Bütün bu yorumlar yetmezmiş gibi bugün Fenerbahçe kulübü de bir açıklama yapmış; “Birlik, beraberlik ve kardeşlik duygularının ön plana çıktığı, Türk Bayrağı'nın milli düzeyde temsil edildiği bir karşılaşmada yaşanan bu olayı endişe verici buluyoruz. Başta futbol olmak üzere sporun tüm dallarının ayrıştırıcı değil, birleştirici bir unsur olması gerektiğine dikkat çekmek istiyoruz.” Vay, vay vay… Birlik beraberlikten bahsedenlere bakın, neymiş futbolun birleştirici bir unsur olması gerekiyormuş. Bu açıklamayı yapan kulübün başkanı, ikinci başkanı, yöneticisi çete kurmaktan ve şike yapmaktan “kuvvetli şüphe” nedeni ile tutuklu yargılanmakta. Sen şampiyonluk mücadelesi yaptığın kulübün elinden şike yaparak, teşvik primi vererek şampiyonluk kupası alacaksın; bir çete kurup futbol dünyasının altına dinamit koyacaksın, sonra çıkıp birlik, beraberlik, kardeşlik diyeceksin. El insaf…

 

Gelelim Emre’ye yapılan protestolara. Spor yazarları ve yorumcuları niçin protesto edilmemesi gerektiğini milli takım formasını giymesine ve Milli Takım'ın kaptanlığına bağlamış. Ben de diyorum ki Emre gibi bir futbolcu protesto edilecekse tamda bu nedenden, asıl bu nedenden protesto edilir. Milli Takım tüm dünya kamuoyu önünde ülkenin, ay yıldızlı bayrağın temsil edildiği bir platformdur.
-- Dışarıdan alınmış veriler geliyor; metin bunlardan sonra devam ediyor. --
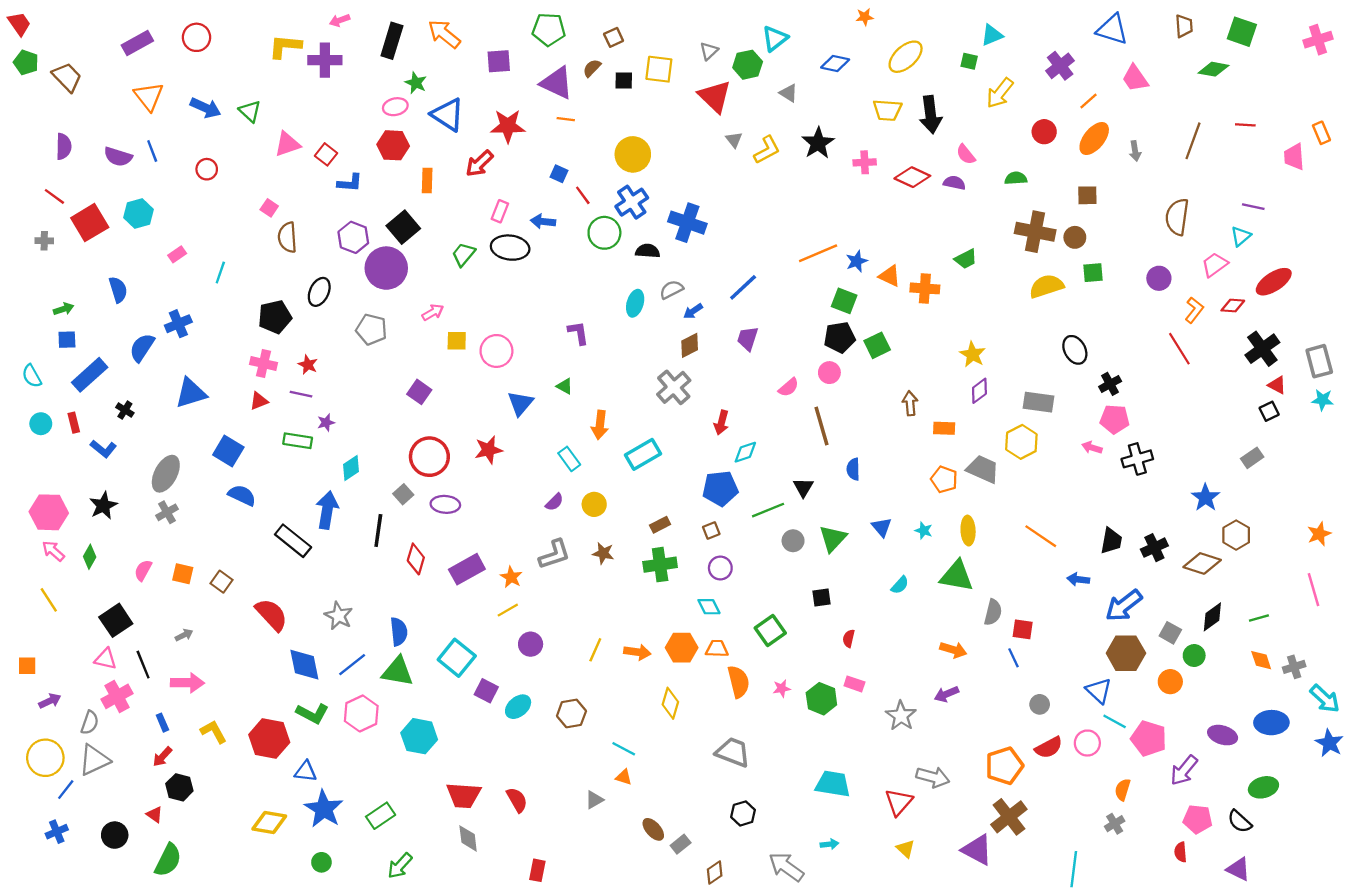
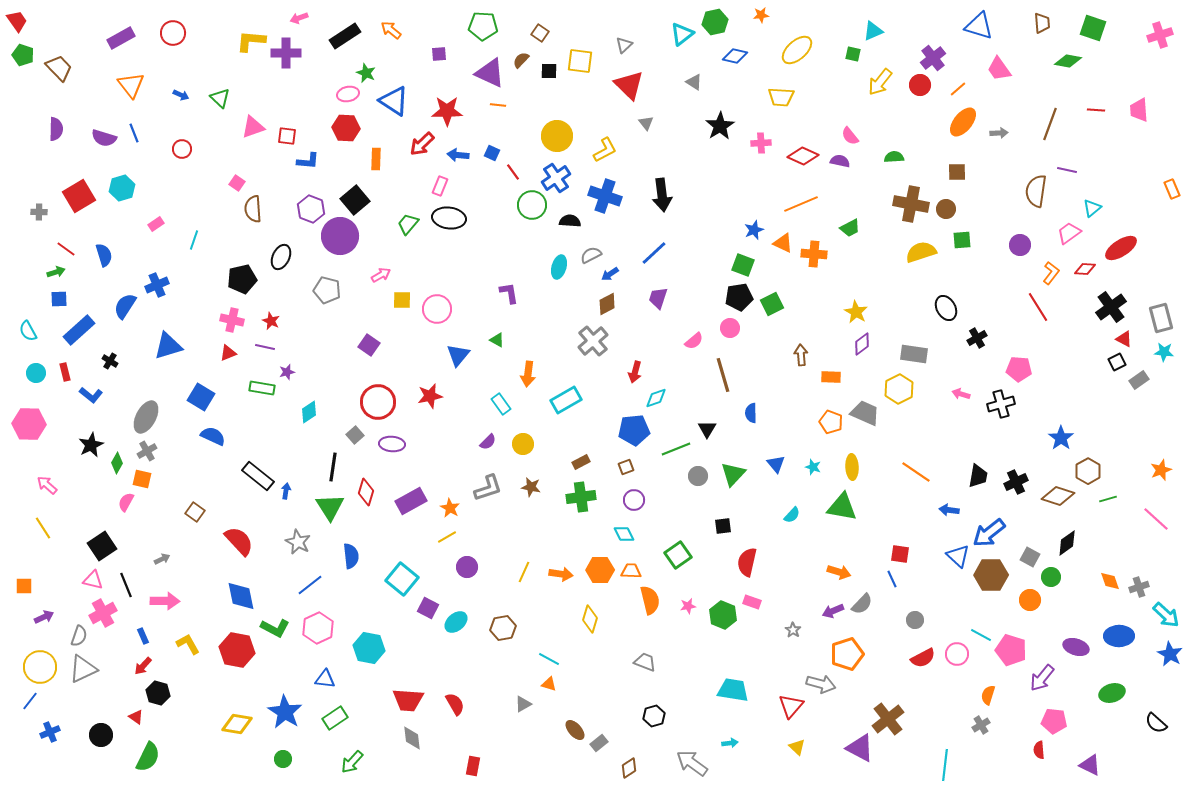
orange arrow: (444, 34) -> (391, 30), size x0.7
brown square: (614, 37) -> (540, 33), turned -30
black rectangle: (392, 41) -> (345, 36), turned 40
purple square: (499, 61) -> (439, 54), size x0.7
green hexagon: (748, 65) -> (715, 22), moved
blue arrow: (206, 108) -> (181, 95), size x0.6
black arrow: (931, 115) -> (662, 195), moved
red circle: (1044, 132) -> (920, 85), moved
orange rectangle: (1321, 133) -> (1172, 189), moved
yellow L-shape: (767, 150) -> (605, 150), moved
gray arrow: (1135, 151) -> (999, 133), turned -84
red square: (326, 154) -> (287, 136), turned -30
pink trapezoid: (1294, 157) -> (1139, 110), moved
red line: (54, 196) -> (66, 249), moved
purple line: (1253, 207) -> (1067, 170), moved
blue arrow: (543, 221) -> (458, 155), moved
orange line: (818, 253) -> (801, 204), moved
pink pentagon: (1115, 419) -> (1019, 369), moved
gray rectangle: (1252, 458) -> (1139, 380), moved
blue arrow: (327, 510) -> (286, 491), moved, size x0.5
pink hexagon: (49, 512) -> (29, 424), moved
green diamond: (90, 557) -> (117, 463), moved
orange square: (183, 574) -> (142, 479), moved
pink line: (1313, 590) -> (1156, 519), turned -32
gray semicircle: (993, 612) -> (862, 604), moved, turned 30
green line: (1259, 618) -> (1108, 499), moved
red semicircle: (849, 638) -> (747, 562), size x1.8
blue diamond: (304, 665) -> (241, 596), moved
green triangle: (398, 671) -> (330, 507), moved, turned 48
blue triangle: (1099, 691) -> (958, 556), moved
gray star: (901, 716) -> (793, 630), size x0.6
gray trapezoid: (733, 752) -> (645, 662), size x0.7
orange pentagon: (1004, 766) -> (847, 654), moved
blue triangle: (306, 771) -> (325, 679), moved
blue line: (66, 790) -> (30, 701), moved
black semicircle: (1240, 821) -> (1156, 723), moved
Buradan hareketle Milli Takım'a seçilecek oyuncular için öncelikli kriter; oyuncunun teknik, taktik veya fiziksel kapasitesi değil ne ölçüde spor ahlakına sahip olduğudur. Burada futbolcunun saha içindeki ve saha dışındaki duruşu ve davranışları için spor ahlakı tabirini kullanmamın sebebi Mustafa Kemal Atatürk’ün “Ben sporcunun zeki, çevik ve aynı zamanda ahlaklısını severim” deyişidir.

 

Sahada rakip takım oyuncularına küfürler eden; basın tribününe el kol hareketleri yapan; yenemediği rakip takım oyuncularını dövmeye kalkan (İsviçre maçı); maç yapacağı rakip takım oyuncusuna maçtan önce “sakın zorlamayın ha” diye mesajlar atan bir oyuncuyu milli takım formasıyla, hele de kaptan olarak görmek istemiyorum. Böyle bir futbolcunun milli takım için goller atsa da, sahada mucizeler yaratsa da davranışlarıyla ve duruşuyla ay yıldızlı bayrağı temsil edecek spor ahlakına sahip olduğuna inanmıyorum. Sadece ben değil o gün Estonya maçındaki binlerce insanda inanmıyor olacak ki bu insanlar yapabilecekleri en medeni protestoyu yapıp top ayağına geldiğinde Emre’yi ıslıklayarak protesto ettiler. Emre’nin rakip takım futbolcularına yaptığı gibi küfretmediler, yine Emre’nin rakip takım oyuncularına yaptığı gibi darp etmeye kalkmadılar sadece ıslıkladılar.

 

Ben Mustafa Kemal Atatürk’ün de söylediği gibi Milli Takım kadrosuna çağrılacak futbolcuların zeki, çevik en önemlisi de ahlaklı olmasını isterim. Ay yıldızlı bayrağa ve bu ülkeye sevgisi olan herkes de sanırım aynı şeyi ister. Kendisini ve bu ülkeye bağlılığını sorgulaması gerekenler Emre’yi protesto edenler değil; böylesi oyuncuların Milli Takım’da oynamasına ve kaptanlık yapmasına sessiz kalanlardır. 





Yorum Yaz

Yorumları okumak veya yazmak için üye girişi yapmanız gerekmektedir.

Puan Durumu Fikstür
Bizi Takip Edin :
Webaslan Google+ Webaslan Facebook Page Webaslan RSS Webaslan iPad Webaslan Mobil
reklam
Yazarın diğer yazıları
Son Girilen Makaleler
kabatasli
| 06 Şubat 2024 |
| 01 Şubat 2024 |
| 30 Ocak 2024 |
kabatasli
| 27 Ocak 2024 |
kabatasli
| 11 Ocak 2024 |
En çok yorumlananlar
Blog bulunmuyor...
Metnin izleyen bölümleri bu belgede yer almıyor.